Una vez fuimos en bus a la playa. En medio de la nada corrimos al mar y ahí estaba: nuestro primer gran atardecer juntos. Me abrazaste tan rico.
Éramos jóvenes y el atardecer solo fue un pretexto para besarnos hasta que la oscuridad nos recordó que debíamos volver a casa.
Después de quitarme los zapatos, sacarme la basura de los pantalones, quitarme capas de ropa de encima y convencer a la de aduanas que mi gel de pelo no era capaz de explotar en el aire, llegué al avión.

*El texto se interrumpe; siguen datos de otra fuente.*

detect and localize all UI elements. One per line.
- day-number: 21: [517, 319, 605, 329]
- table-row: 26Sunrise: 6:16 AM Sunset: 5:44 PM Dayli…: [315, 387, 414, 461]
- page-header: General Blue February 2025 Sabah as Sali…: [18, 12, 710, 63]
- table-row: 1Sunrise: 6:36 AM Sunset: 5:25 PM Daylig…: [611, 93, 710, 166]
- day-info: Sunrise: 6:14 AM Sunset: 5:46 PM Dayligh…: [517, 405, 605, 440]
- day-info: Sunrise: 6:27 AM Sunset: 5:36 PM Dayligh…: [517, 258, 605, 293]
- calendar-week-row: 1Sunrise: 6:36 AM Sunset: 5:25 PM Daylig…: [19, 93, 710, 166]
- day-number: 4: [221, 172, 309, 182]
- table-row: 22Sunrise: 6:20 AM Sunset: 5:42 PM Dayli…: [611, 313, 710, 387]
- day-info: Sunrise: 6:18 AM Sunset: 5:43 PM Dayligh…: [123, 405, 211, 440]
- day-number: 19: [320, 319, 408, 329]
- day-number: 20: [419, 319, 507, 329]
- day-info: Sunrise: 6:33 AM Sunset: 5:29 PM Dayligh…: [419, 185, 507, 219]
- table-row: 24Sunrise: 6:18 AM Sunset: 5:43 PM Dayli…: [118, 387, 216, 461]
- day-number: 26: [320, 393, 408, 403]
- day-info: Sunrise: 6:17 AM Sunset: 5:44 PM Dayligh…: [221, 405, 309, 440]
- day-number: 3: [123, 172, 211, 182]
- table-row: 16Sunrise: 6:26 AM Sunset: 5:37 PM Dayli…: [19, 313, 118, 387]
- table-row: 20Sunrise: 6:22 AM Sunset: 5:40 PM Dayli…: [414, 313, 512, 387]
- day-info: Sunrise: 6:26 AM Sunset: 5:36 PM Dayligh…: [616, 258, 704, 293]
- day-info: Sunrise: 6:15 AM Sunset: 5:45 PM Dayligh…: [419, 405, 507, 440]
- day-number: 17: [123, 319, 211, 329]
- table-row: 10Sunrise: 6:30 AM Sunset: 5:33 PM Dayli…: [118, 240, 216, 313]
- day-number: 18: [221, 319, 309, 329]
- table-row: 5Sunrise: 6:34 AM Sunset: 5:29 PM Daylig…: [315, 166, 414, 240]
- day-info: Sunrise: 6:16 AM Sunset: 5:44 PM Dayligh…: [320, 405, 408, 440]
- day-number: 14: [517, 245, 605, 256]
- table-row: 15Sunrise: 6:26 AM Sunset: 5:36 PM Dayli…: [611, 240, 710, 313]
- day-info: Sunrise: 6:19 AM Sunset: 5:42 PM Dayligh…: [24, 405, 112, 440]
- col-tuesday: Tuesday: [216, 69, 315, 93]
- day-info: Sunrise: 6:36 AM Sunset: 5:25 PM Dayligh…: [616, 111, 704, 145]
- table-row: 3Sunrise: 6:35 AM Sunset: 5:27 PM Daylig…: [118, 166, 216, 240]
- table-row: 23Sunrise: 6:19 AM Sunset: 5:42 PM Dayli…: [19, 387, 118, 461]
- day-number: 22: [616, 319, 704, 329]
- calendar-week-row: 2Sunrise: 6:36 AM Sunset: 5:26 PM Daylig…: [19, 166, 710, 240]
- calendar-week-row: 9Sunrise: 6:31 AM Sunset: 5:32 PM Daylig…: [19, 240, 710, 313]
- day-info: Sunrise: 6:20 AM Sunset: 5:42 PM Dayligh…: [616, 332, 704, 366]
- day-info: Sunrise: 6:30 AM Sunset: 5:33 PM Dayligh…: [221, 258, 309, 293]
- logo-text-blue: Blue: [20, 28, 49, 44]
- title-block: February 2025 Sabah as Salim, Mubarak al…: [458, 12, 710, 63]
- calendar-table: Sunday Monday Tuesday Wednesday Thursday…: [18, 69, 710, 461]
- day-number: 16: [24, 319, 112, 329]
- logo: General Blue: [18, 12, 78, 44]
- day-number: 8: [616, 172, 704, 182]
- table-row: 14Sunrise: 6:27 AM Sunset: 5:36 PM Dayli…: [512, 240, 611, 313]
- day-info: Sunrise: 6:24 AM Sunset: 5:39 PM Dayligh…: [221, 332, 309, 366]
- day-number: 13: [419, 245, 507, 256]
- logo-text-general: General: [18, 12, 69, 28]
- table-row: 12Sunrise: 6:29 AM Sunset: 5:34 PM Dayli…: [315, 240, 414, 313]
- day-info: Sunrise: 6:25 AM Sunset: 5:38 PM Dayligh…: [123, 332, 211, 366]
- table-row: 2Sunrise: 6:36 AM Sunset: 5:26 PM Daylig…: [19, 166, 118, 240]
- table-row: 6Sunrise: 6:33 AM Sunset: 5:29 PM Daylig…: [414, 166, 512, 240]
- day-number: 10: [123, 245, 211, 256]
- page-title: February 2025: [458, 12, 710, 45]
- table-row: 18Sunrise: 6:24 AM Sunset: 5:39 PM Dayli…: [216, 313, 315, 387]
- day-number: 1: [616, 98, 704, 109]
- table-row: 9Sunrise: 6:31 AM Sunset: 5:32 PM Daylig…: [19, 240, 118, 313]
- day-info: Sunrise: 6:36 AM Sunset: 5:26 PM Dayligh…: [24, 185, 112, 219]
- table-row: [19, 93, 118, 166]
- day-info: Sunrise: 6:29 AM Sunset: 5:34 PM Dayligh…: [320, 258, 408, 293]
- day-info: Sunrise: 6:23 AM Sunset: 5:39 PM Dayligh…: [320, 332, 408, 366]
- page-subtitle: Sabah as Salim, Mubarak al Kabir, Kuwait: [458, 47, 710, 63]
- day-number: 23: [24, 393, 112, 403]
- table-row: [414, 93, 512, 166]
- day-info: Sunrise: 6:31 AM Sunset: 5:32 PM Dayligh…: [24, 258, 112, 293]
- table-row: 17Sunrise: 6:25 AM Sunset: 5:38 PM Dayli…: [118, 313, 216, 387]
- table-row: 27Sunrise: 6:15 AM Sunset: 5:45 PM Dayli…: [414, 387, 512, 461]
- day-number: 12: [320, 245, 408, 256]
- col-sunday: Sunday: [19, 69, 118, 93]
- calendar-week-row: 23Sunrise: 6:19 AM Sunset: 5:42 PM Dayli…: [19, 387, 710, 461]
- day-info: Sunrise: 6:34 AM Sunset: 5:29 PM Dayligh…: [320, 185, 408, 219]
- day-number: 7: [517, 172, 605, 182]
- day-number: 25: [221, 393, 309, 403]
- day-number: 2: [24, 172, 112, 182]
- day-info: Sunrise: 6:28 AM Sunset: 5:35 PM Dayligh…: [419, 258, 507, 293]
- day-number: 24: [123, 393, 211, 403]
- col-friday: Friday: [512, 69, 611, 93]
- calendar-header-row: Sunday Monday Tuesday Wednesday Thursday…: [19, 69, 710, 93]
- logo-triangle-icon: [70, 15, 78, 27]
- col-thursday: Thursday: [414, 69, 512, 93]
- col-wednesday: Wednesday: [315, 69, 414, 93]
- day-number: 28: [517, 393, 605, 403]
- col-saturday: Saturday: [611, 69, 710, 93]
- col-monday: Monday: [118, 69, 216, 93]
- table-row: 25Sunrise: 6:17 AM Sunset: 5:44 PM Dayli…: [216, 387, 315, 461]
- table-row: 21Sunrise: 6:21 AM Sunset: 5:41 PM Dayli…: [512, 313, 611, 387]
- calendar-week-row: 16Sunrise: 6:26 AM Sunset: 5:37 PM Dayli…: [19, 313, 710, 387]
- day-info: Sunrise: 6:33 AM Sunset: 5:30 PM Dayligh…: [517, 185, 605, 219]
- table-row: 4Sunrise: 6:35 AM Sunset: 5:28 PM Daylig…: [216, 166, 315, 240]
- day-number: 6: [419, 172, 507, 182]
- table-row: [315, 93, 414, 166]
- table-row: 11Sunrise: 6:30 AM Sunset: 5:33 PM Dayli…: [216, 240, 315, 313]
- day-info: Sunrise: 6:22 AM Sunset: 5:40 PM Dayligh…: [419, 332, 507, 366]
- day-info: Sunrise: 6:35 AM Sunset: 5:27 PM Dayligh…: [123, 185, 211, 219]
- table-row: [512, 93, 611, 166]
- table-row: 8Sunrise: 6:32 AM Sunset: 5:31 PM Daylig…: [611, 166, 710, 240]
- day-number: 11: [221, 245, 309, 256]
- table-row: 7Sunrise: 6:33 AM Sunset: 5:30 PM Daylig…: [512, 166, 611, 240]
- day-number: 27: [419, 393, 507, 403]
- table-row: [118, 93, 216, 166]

Estrecho, incómodo, con calor. Malabarismo entre pasillos, contorsionista entre una niña y su mamá. Me tocó ventana. El avión corrió rápido, más rápido que los dos escapando en media ciudad. Más rápido que ese beso eterno.
340 kilómetros por hora y pum, a volar. Metro a metro la gente era más pequeña. Metro a metro, el sol tibio dibujaba lagos y montañas. Vos no estabas. Cerré mis ojos y apareciste dormida en mi hombro, estabas a mi lado, y aunque fuera un sueño, nuestros corazones, una vez más, se encontraron al atardecer.